**TASK DIRECTIONS**
Report each line of the listing that carries the word "Hipertensión".

----

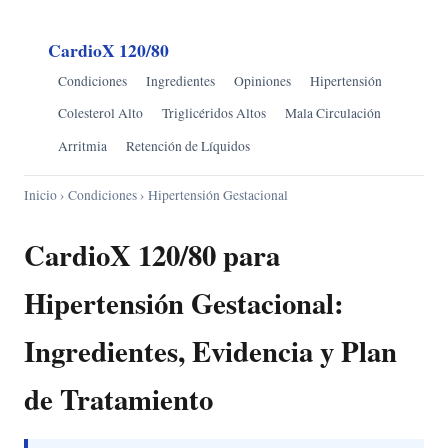
CardioX 120/80
Condiciones
Ingredientes
Opiniones
Hipertensión
Colesterol Alto
Triglicéridos Altos
Mala Circulación
Arritmia
Retención de Líquidos
Inicio
›
Condiciones
› Hipertensión Gestacional
CardioX 120/80 para
Hipertensión Gestacional:
Ingredientes, Evidencia y Plan
de Tratamiento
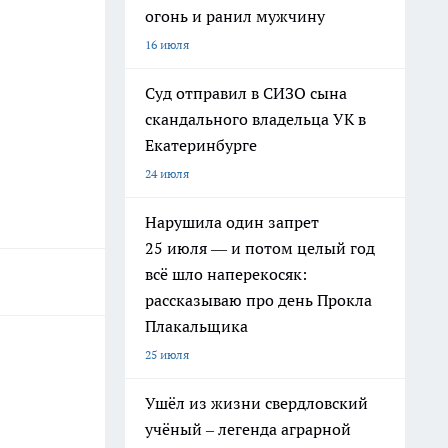
огонь и ранил мужчину
16 июля
Суд отправил в СИЗО сына
скандального владельца УК в
Екатеринбурге
24 июля
Нарушила один запрет
25 июля — и потом целый год
всё шло наперекосяк:
рассказываю про день Прокла
Плакальщика
25 июля
Ушёл из жизни свердловский
учёный – легенда аграрной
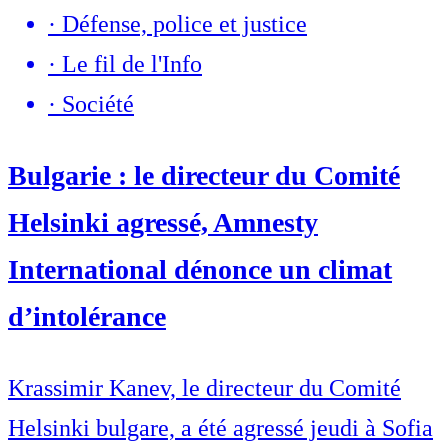
·
Défense, police et justice
·
Le fil de l'Info
·
Société
Bulgarie : le directeur du Comité
Helsinki agressé, Amnesty
International dénonce un climat
d’intolérance
Krassimir Kanev, le directeur du Comité
Helsinki bulgare, a été agressé jeudi à Sofia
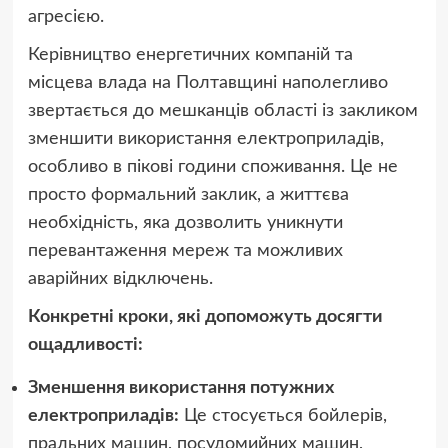
агресією.
Керівництво енергетичних компаній та
місцева влада на Полтавщині наполегливо
звертається до мешканців області із закликом
зменшити використання електроприладів,
особливо в пікові години споживання. Це не
просто формальний заклик, а життєва
необхідність, яка дозволить уникнути
перевантаження мереж та можливих
аварійних відключень.
Конкретні кроки, які допоможуть досягти
ощадливості:
Зменшення використання потужних
електроприладів:
Це стосується бойлерів,
пральних машин, посудомийних машин,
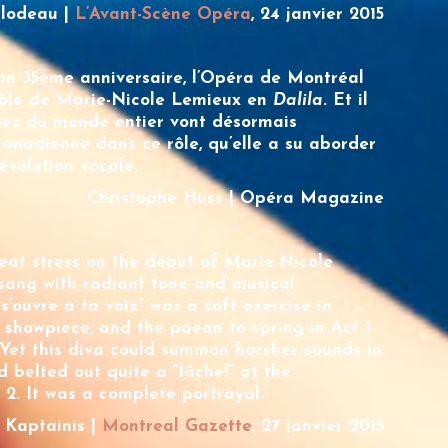
ilodeau |
L’Avant-Scène Opéra
, 24 janvier 2015
son 35ème anniversaire, l’Opéra de Montréal
rôle de
Marie-Nicole Lemieux
en
Dalila
. Et il
ènes du monde entier vont désormais
 canadienne dans ce rôle, qu’elle a su aborder
volution vocale.
Christophe Huss | Opéra Magazine
at stress on the debut of
Marie-Nicole
 sang with radiant tone and musical
’ouvre à ta voix” was a soft exercise in
 showpiece, and the paean to spring in Act 1
 Yet this diva could summon harsher sounds in
belted out quite a “lâche!” at the
 2. It was a complete portrayal.
 Kaptainis |
Montreal Gazette
, 27 janvier 2015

----

**RESULT BELOW**
Hipertensión
› Hipertensión Gestacional
Hipertensión Gestacional:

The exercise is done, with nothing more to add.